Si les bienfaits de l’alternance pour le CAP et le bac pro ne font aucun doue, les avis sont beaucoup plus partagés en ce qui concerne le BTS. Motif : la densité du programme qui s’accomoderait mal du surcroît de travail en entreprise. Cependant les candidates au BTS issues du bac pro en alternance ont le grand avantage sur les autres d’avoir déjà appris à maîtriser ce double emploi du temps. Et comme les bacs pro qui accèdent au BTS ont la réputation d’être extrêmement motivées, après tout, pourquoi pas?

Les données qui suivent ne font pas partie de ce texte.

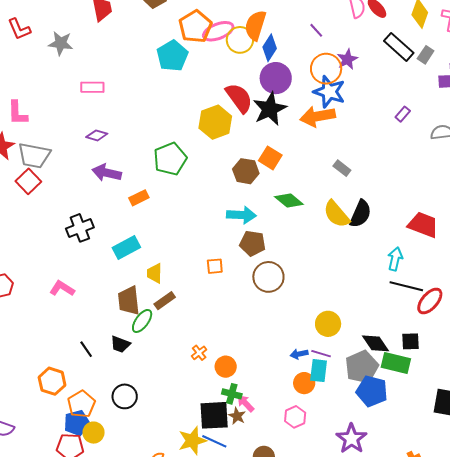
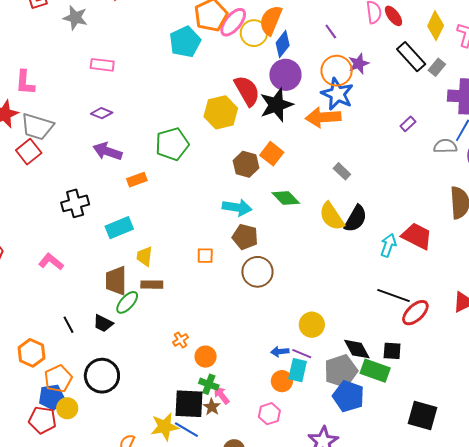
pink ellipse: (218, 31) -> (233, 22), turned -36
cyan arrow: (395, 259) -> (388, 245), moved
brown rectangle: (165, 301) -> (152, 285), turned 30
black circle: (125, 396) -> (102, 376), size x1.4

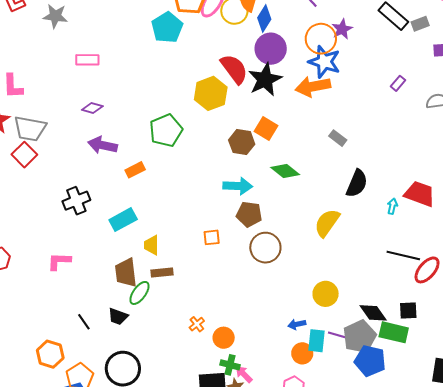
gray rectangle: (437, 67) -> (420, 24), turned 36
yellow semicircle: (332, 216) -> (327, 223), moved, turned 76
cyan arrow: (388, 245) -> (392, 206), size x0.7
pink L-shape: (51, 262) -> (59, 261), turned -30
purple line: (302, 354) -> (338, 335), moved

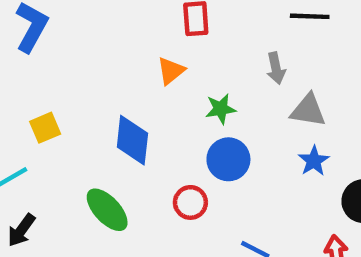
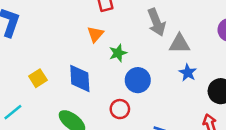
gray arrow: (276, 68) -> (157, 22), size x1.5
green star: (221, 109) -> (118, 53), moved
yellow square: (45, 128) -> (38, 78), moved

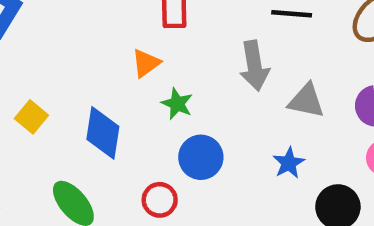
gray triangle: (179, 44) -> (306, 101), moved
green star: (118, 53) -> (177, 104), turned 30
yellow square: (38, 78) -> (31, 117), turned -30

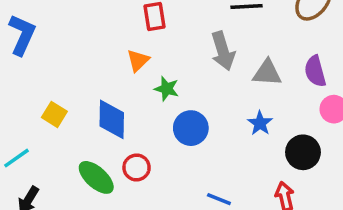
red circle: (160, 200) -> (137, 167), moved

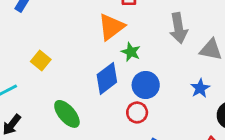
orange triangle: (138, 60) -> (111, 27), size x1.5
blue diamond: (112, 119) -> (107, 78), moved, turned 44
red circle: (137, 167) -> (137, 112), moved

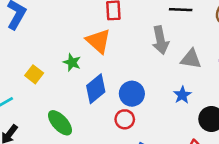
orange triangle: (111, 27) -> (98, 41), turned -40
green star: (131, 52) -> (72, 62), moved

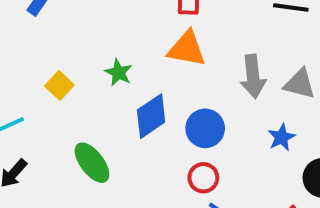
gray arrow: (160, 40) -> (253, 76), moved
orange triangle: (98, 41) -> (187, 49), moved, turned -36
red circle: (125, 119) -> (203, 178), moved

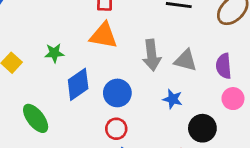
green star: (118, 73) -> (54, 53), turned -30
blue star: (282, 137) -> (173, 99), turned -30

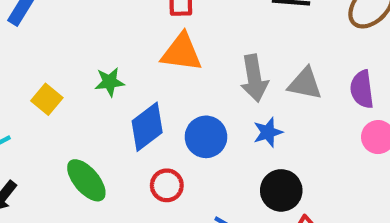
blue star: (173, 99) -> (268, 132), moved, turned -30
black circle: (202, 128) -> (281, 190), moved
red circle: (116, 129) -> (167, 185), moved

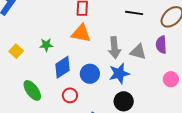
purple semicircle: (362, 89) -> (161, 45), moved
blue star: (268, 132) -> (119, 74), size x1.5

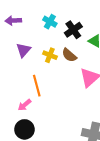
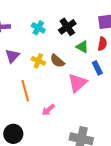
black cross: (73, 30) -> (67, 27), moved
pink arrow: (24, 105) -> (48, 110), moved

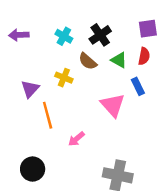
purple triangle: (12, 56) -> (30, 89), moved
brown semicircle: (57, 61) -> (88, 61), moved
pink triangle: (77, 83) -> (113, 105), turned -30

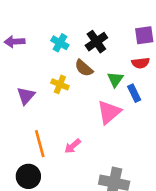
red semicircle: (144, 56) -> (141, 63), turned 72
green triangle: (119, 60) -> (115, 79), moved, turned 36
pink triangle: (113, 105) -> (109, 112), turned 32
orange line: (48, 115) -> (40, 144), moved

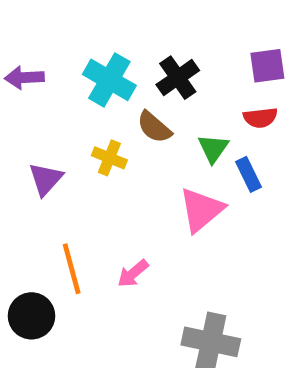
cyan cross: (60, 43) -> (109, 80), size x1.5
black circle: (28, 176) -> (31, 316), moved

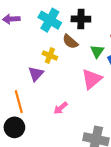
black cross: (178, 78) -> (81, 19), turned 36
purple triangle: (46, 179) -> (36, 74), moved
orange line: (72, 269) -> (19, 102), moved

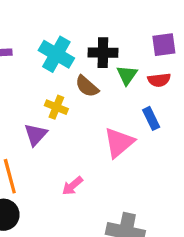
green triangle: (97, 51) -> (127, 75), moved

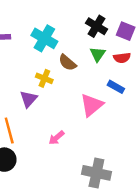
purple square: (164, 45) -> (126, 31), turned 30
black cross: (103, 53) -> (96, 26), moved, turned 30
blue rectangle: (151, 118) -> (116, 87), turned -35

Notons au passage que ces diplômes sont également accessibles par le biais de la VAE avec les mêmes conditions que pour toute VAE : expérience d’au moins 3 ans dans des activités en rapport avec le référentiel. Petite restriction toutefois pour le BTS dont la nouvelle mouture est trop récente pour que l’on sache exactement quelles sont les compétences à valider par rapport aux options.

2) Le choix de l’école

Il se pose surtout si vous devez faire votre formation en école privée. Quelques critères permettent de repérer une école fiable et sérieuse :

  • son mode d’admission (à éviter s’il est trop laxiste, il y a des risques que l’enseignement soit du même acabit) ;
  • sa réputation (bien considérée par les professionnels, c’est un point en sa faveur) ;
  • sa tranparence (une école n’organisant pas de journées portes ouvertes ou de participations aux congrès professionnels n’est pas à conseiller) ;
  • la qualité d’enseignement (recherchez des avis positifs d’anciens élèves et privilégiez celle dont les enseignants sont issus du terrain) ;
  • son taux de réussite aux examens.